Encore une production Marvel qui divise…comme souvent…et qui a tout de même le mérite de proposer quelque chose de différent. Une partie de ceux qui attendaient une adaptation fidèle du personnage ainsi qu’une pure série de super-héros ne pouvaient qu’être déçus car ce n’est pas du tout ce qui est présenté. Dans le Marvel Cinematic Universe, Wonder Man est un personnage de film (l’utilisation d’un vieux costume bien naze est assez savoureuse dans ces extraits qui sont également un chouette clin d’oeil à la série classique Star Trek) et cette version de Simon Williams est un acteur en difficultés dont le perfectionnisme lui cause souvent des soucis.
Une grande partie des trois premiers épisodes (devant lesquels je ne me suis pas ennuyé) tiennent donc plus de l’étude de caractères et d’un regard sur les coulisses d’Hollywood (sans que cela vire à la satire car ça reste léger à ce niveau-là). C’est également une histoire d’amitié qui se construit progressivement avec Trevor Slattery, un acteur qui a déjà son histoire dans le MCU et qui a enchaîné les choix discutables. Slattery a ses propres raisons pour se rapprocher de Simon, élément amené à la toute fin du premier chapitre et ce que j’apprécie notamment c’est que plus il connaît Simon, son passé, son histoire familiale, plus il remet en cause son objectif. Deux outsiders (pour reprendre les termes de Villarubia ci-dessus) qui se soutiennent…et il y a dans l’épisode 3 des moments assez touchants, aussi bien du côté de Simon que de Trevor…

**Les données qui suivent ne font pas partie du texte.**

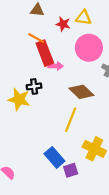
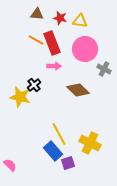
red star: (63, 24) -> (60, 18), moved
red rectangle: (45, 53) -> (52, 43), moved
black cross: (34, 86) -> (34, 85), turned -32
yellow line: (71, 120) -> (59, 134), moved, turned -50

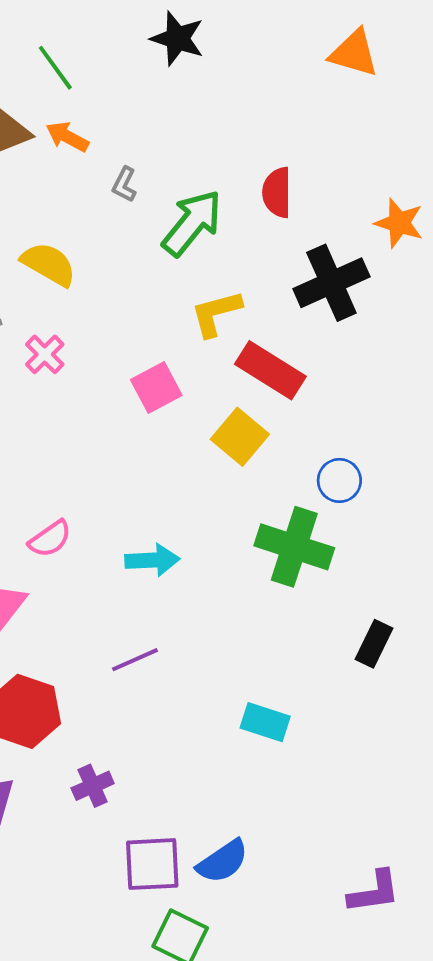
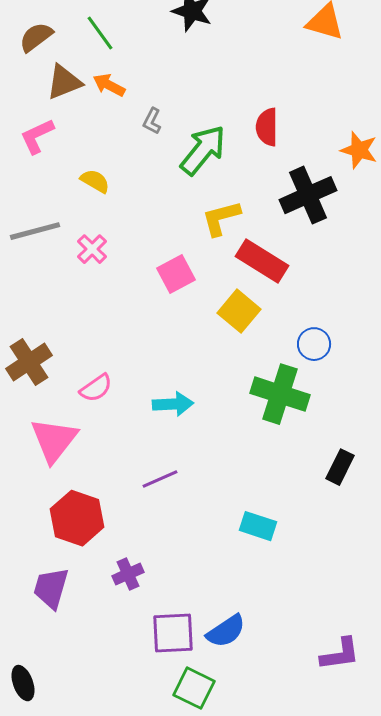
yellow semicircle: (49, 264) -> (95, 181), size x0.7

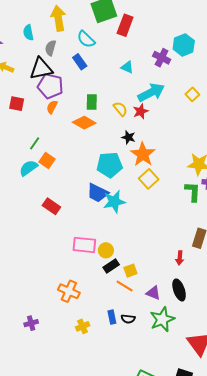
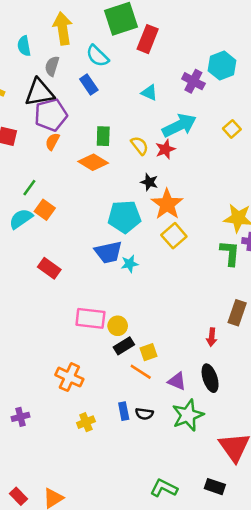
purple pentagon: (50, 86) -> (51, 115), turned -30
blue trapezoid: (98, 193) -> (108, 252), turned -40
cyan star: (114, 202) -> (130, 264), size x0.6

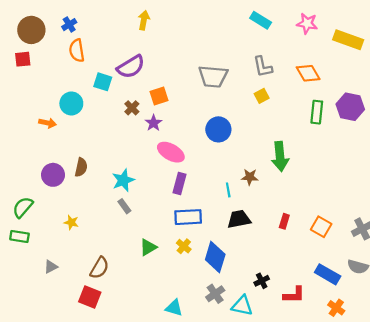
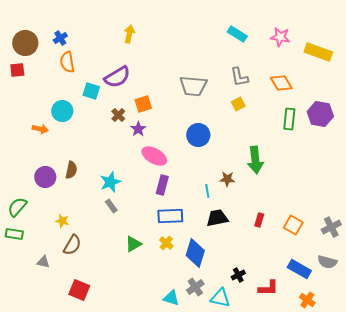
gray triangle: (51, 267) -> (43, 262), turned 40
brown semicircle: (99, 268) -> (72, 245), moved
cyan triangle: (174, 308) -> (171, 298), moved

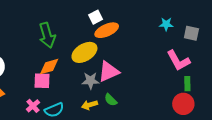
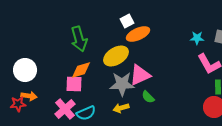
cyan star: (166, 24) -> (197, 38), moved
gray star: (90, 81) -> (122, 84), size x1.4
green semicircle: (111, 100) -> (148, 97), moved
pink cross: (33, 106) -> (65, 109), size x1.5

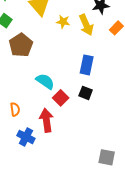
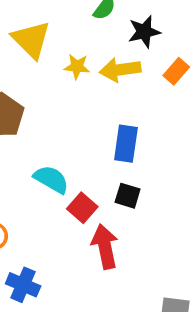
yellow arrow: (86, 25) -> (120, 70), turned 110
red arrow: (46, 120) -> (105, 247), moved

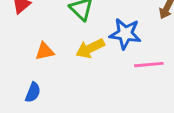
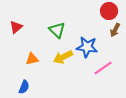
pink line: (149, 65) -> (103, 68), turned -30

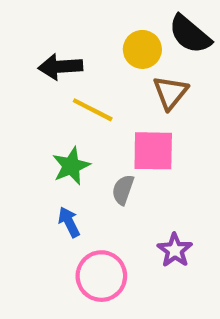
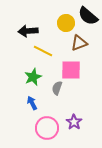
brown triangle: (170, 93) -> (79, 43), turned 30
purple star: (175, 250) -> (74, 122), moved

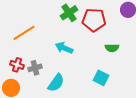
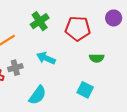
green cross: (69, 13) -> (40, 21), moved
gray cross: (35, 68) -> (15, 68), moved

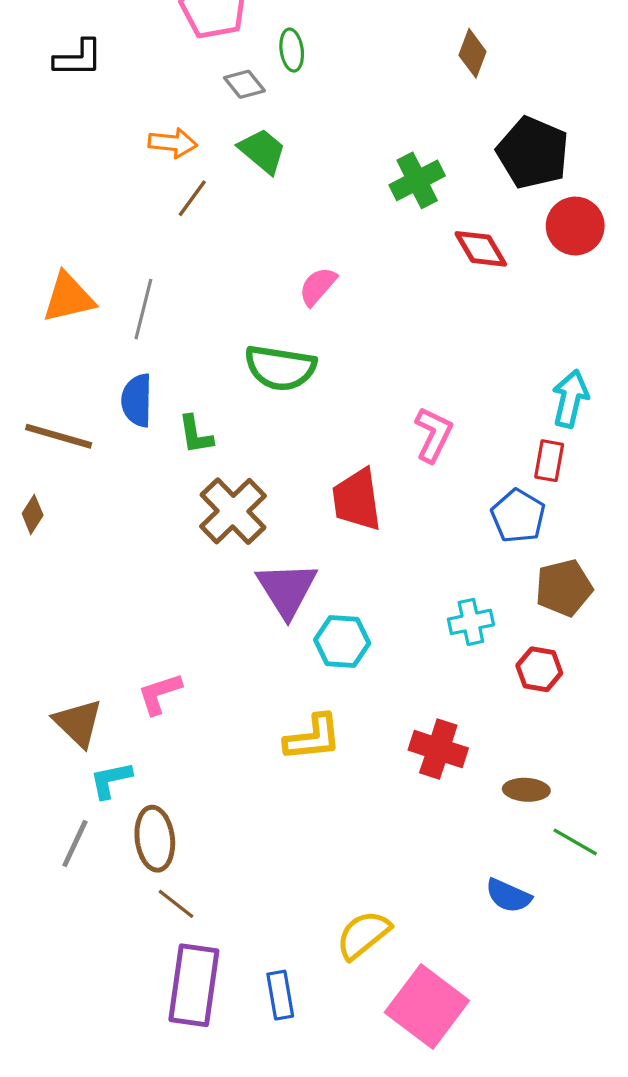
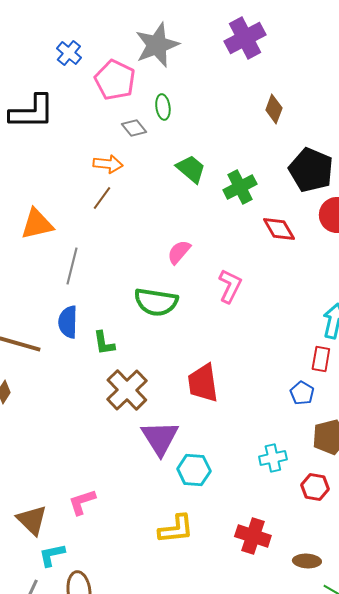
black L-shape: (78, 58) -> (32, 112), size x1.5
orange arrow: (173, 143) -> (108, 164), moved
green trapezoid: (262, 151) -> (191, 169), moved
orange triangle: (68, 298) -> (37, 224), moved
pink L-shape: (433, 435) -> (230, 286), moved
blue pentagon: (518, 516) -> (302, 393), size x0.7

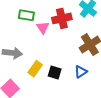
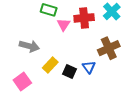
blue triangle: (81, 72) -> (89, 67), moved, turned -40

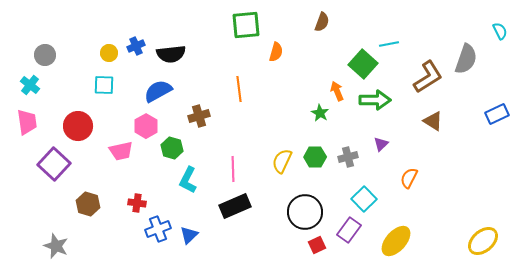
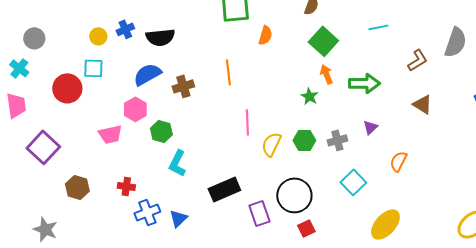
green square: (363, 64) -> (323, 41), moved
brown L-shape: (428, 77) -> (417, 60), size x0.7
brown cross: (199, 116) -> (183, 86), moved
red circle: (78, 126) -> (67, 88), moved
pink line: (233, 169) -> (247, 122), moved
purple rectangle: (349, 230) -> (259, 213), moved, turned -55

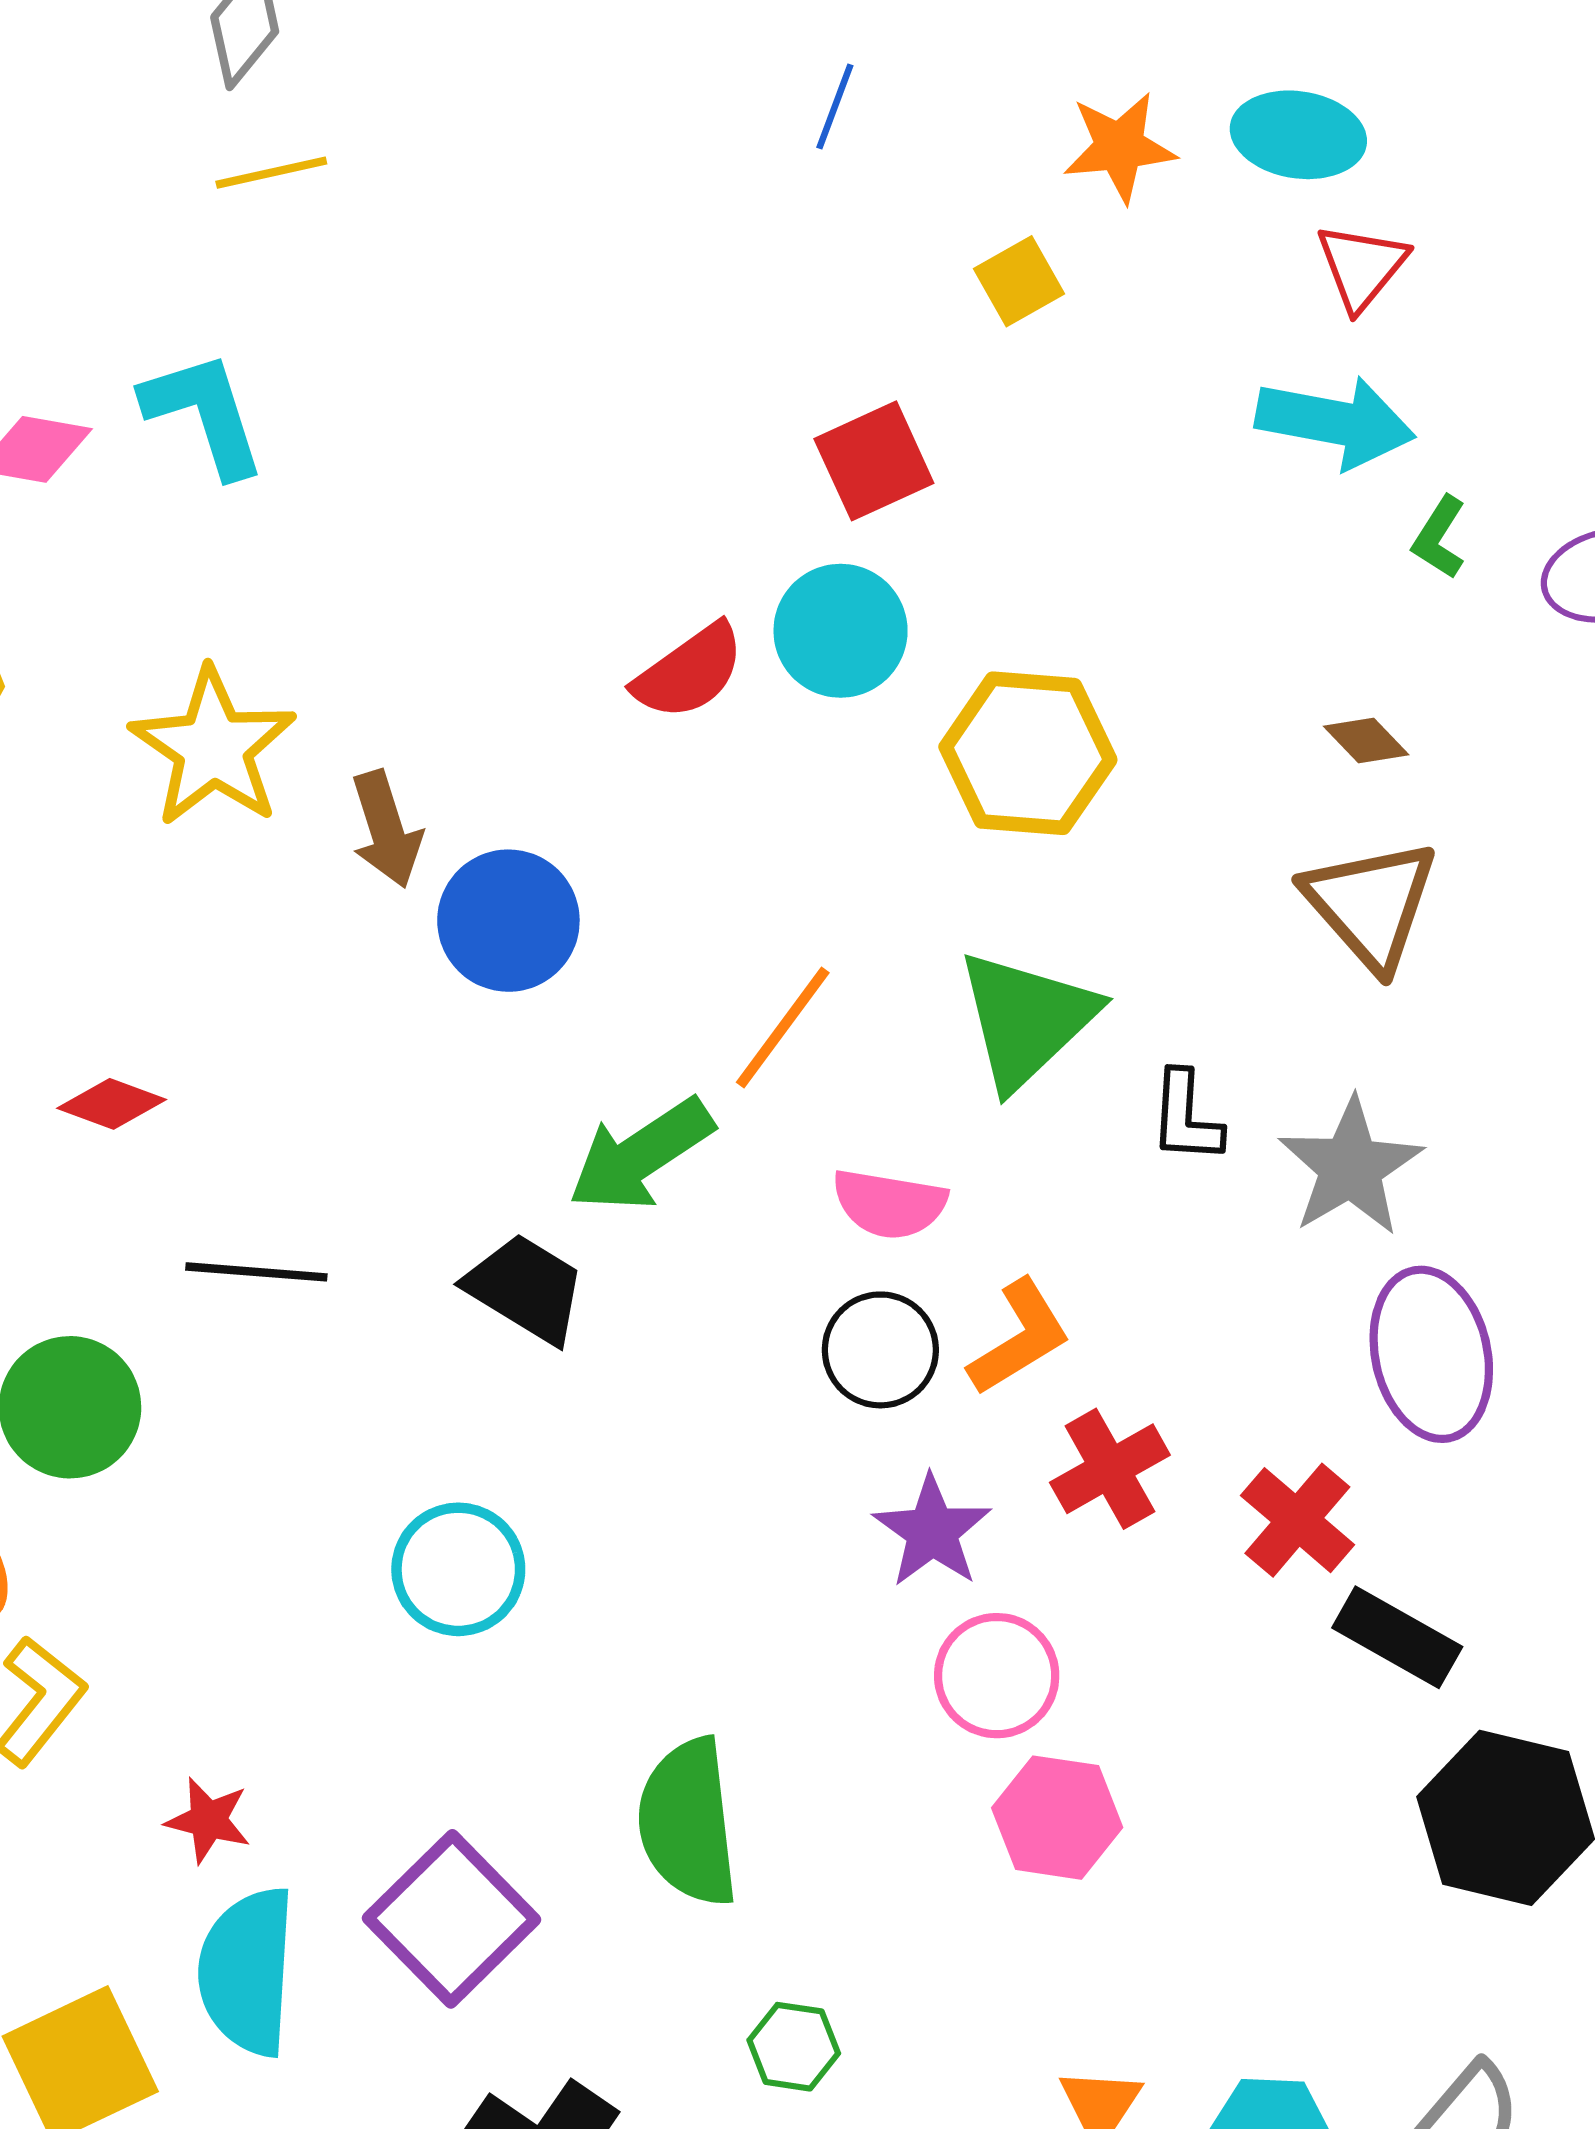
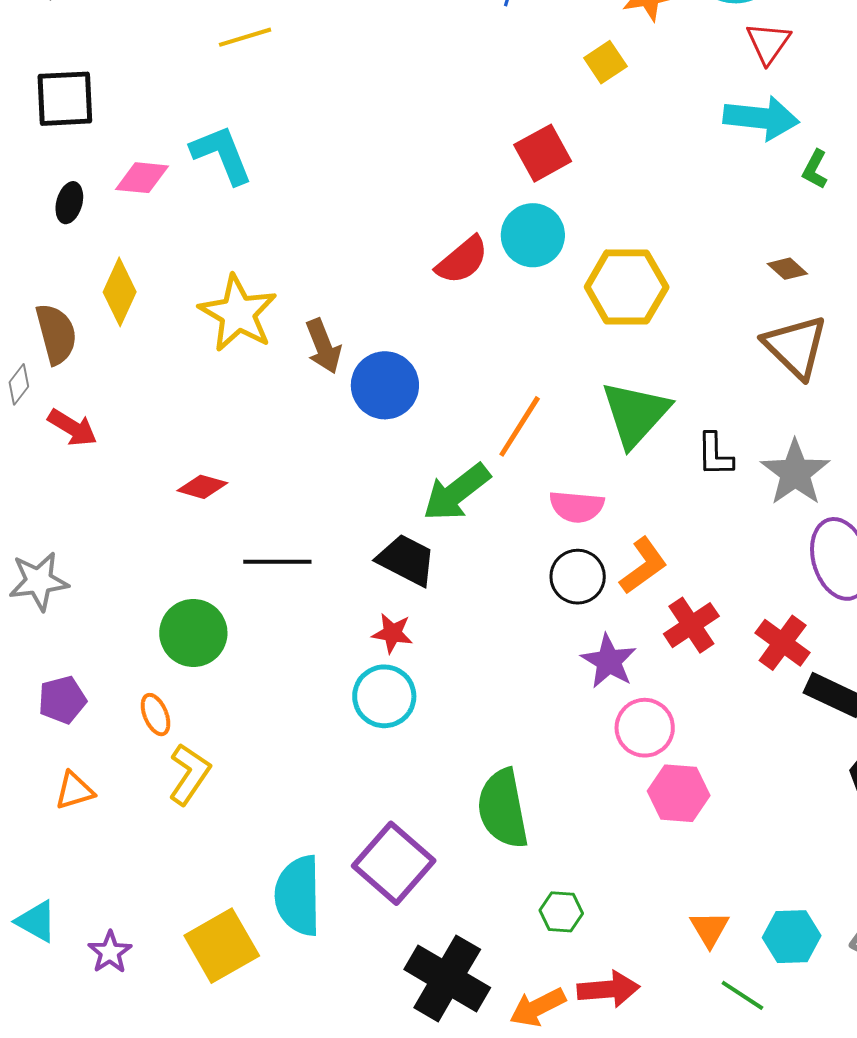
red star: (208, 1820) -> (392, 633), moved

La question des super-pouvoirs est dans un premier temps brièvement évoquée. On sait que Simon en a (ce ne sont pas ceux des comics bien entendu), qu’ils lui ont causé des soucis par le passé et qu’il essaye de contenir. La raison est donnée dans un très bon épisode 4 sous la forme d’un long retour vers le passé en N&B. L’utilisation de Doorman, le « Vengeur des Grands Lacs » vu comme un looser dans les bandes dessinées, est assez judicieuse dans sa représentation d’un bon gars sympathique, et même attachant, qui a cédé aux sirènes du show-biz pour son quart d’heure de gloire mais que les décisions et les aspects les plus cruels de ce métier ont détruit. Ce flashback aide à comprendre le comportement de Simon depuis le début et pourquoi il cherche à rester le plus discret possible sur ce qu’il peut faire…ce qui n’est pas toujours facile…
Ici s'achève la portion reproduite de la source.